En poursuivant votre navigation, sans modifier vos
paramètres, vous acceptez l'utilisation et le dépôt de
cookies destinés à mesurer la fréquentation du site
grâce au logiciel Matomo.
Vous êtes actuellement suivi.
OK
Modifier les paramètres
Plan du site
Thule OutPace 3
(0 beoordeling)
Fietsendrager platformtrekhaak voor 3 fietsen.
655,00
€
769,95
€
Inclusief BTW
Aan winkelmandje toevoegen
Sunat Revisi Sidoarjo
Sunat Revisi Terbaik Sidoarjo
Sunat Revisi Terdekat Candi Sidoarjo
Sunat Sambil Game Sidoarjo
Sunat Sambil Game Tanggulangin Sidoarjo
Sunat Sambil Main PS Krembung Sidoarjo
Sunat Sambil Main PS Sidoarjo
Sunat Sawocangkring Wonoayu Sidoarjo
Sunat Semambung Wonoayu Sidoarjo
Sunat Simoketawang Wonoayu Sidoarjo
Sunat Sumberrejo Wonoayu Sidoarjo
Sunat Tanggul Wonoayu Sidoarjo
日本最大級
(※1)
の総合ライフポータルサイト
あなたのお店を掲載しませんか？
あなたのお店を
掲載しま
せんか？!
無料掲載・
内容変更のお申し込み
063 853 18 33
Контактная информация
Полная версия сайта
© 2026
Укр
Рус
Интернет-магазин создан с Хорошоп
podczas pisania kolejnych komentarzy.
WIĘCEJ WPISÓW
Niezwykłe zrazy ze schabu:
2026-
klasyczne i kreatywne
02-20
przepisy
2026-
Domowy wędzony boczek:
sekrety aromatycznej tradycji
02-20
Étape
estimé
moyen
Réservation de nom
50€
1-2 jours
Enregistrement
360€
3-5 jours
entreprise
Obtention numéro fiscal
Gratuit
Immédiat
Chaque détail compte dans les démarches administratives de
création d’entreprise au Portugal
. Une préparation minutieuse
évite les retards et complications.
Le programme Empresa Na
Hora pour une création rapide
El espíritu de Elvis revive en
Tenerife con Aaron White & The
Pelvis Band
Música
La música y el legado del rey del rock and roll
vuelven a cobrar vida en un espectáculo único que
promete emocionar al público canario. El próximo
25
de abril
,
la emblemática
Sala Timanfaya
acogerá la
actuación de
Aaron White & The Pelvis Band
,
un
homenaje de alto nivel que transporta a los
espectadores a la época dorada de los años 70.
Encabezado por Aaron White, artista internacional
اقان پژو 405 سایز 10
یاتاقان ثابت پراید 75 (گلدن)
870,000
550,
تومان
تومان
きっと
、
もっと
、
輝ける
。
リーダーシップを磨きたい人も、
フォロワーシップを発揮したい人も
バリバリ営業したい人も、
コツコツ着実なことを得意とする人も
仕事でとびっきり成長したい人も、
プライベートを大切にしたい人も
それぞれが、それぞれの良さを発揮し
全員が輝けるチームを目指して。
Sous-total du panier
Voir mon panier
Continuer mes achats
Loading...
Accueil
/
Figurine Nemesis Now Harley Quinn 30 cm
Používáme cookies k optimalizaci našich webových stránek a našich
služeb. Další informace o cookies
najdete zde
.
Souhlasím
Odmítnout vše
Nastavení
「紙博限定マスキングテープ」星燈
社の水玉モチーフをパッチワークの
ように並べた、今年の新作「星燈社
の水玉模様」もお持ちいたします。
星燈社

## What is needed
Set every record down again exactly as written.

## Output
En poursuivant votre navigation, sans modifier vos
paramètres, vous acceptez l'utilisation et le dépôt de
cookies destinés à mesurer la fréquentation du site
grâce au logiciel Matomo.
Vous êtes actuellement suivi.
OK
Modifier les paramètres
Plan du site
Thule OutPace 3
(0 beoordeling)
Fietsendrager platformtrekhaak voor 3 fietsen.
655,00
€
769,95
€
Inclusief BTW
Aan winkelmandje toevoegen
Sunat Revisi Sidoarjo
Sunat Revisi Terbaik Sidoarjo
Sunat Revisi Terdekat Candi Sidoarjo
Sunat Sambil Game Sidoarjo
Sunat Sambil Game Tanggulangin Sidoarjo
Sunat Sambil Main PS Krembung Sidoarjo
Sunat Sambil Main PS Sidoarjo
Sunat Sawocangkring Wonoayu Sidoarjo
Sunat Semambung Wonoayu Sidoarjo
Sunat Simoketawang Wonoayu Sidoarjo
Sunat Sumberrejo Wonoayu Sidoarjo
Sunat Tanggul Wonoayu Sidoarjo
日本最大級
(※1)
の総合ライフポータルサイト
あなたのお店を掲載しませんか？
あなたのお店を
掲載しま
せんか？!
無料掲載・
内容変更のお申し込み
063 853 18 33
Контактная информация
Полная версия сайта
© 2026
Укр
Рус
Интернет-магазин создан с Хорошоп
podczas pisania kolejnych komentarzy.
WIĘCEJ WPISÓW
Niezwykłe zrazy ze schabu:
2026-
klasyczne i kreatywne
02-20
przepisy
2026-
Domowy wędzony boczek:
sekrety aromatycznej tradycji
02-20
Étape
estimé
moyen
Réservation de nom
50€
1-2 jours
Enregistrement
360€
3-5 jours
entreprise
Obtention numéro fiscal
Gratuit
Immédiat
Chaque détail compte dans les démarches administratives de
création d’entreprise au Portugal
. Une préparation minutieuse
évite les retards et complications.
Le programme Empresa Na
Hora pour une création rapide
El espíritu de Elvis revive en
Tenerife con Aaron White & The
Pelvis Band
Música
La música y el legado del rey del rock and roll
vuelven a cobrar vida en un espectáculo único que
promete emocionar al público canario. El próximo
25
de abril
,
la emblemática
Sala Timanfaya
acogerá la
actuación de
Aaron White & The Pelvis Band
,
un
homenaje de alto nivel que transporta a los
espectadores a la época dorada de los años 70.
Encabezado por Aaron White, artista internacional
اقان پژو 405 سایز 10
یاتاقان ثابت پراید 75 (گلدن)
870,000
550,
تومان
تومان
きっと
、
もっと
、
輝ける
。
リーダーシップを磨きたい人も、
フォロワーシップを発揮したい人も
バリバリ営業したい人も、
コツコツ着実なことを得意とする人も
仕事でとびっきり成長したい人も、
プライベートを大切にしたい人も
それぞれが、それぞれの良さを発揮し
全員が輝けるチームを目指して。
Sous-total du panier
Voir mon panier
Continuer mes achats
Loading...
Accueil
/
Figurine Nemesis Now Harley Quinn 30 cm
Používáme cookies k optimalizaci našich webových stránek a našich
služeb. Další informace o cookies
najdete zde
.
Souhlasím
Odmítnout vše
Nastavení
「紙博限定マスキングテープ」星燈
社の水玉モチーフをパッチワークの
ように並べた、今年の新作「星燈社
の水玉模様」もお持ちいたします。
星燈社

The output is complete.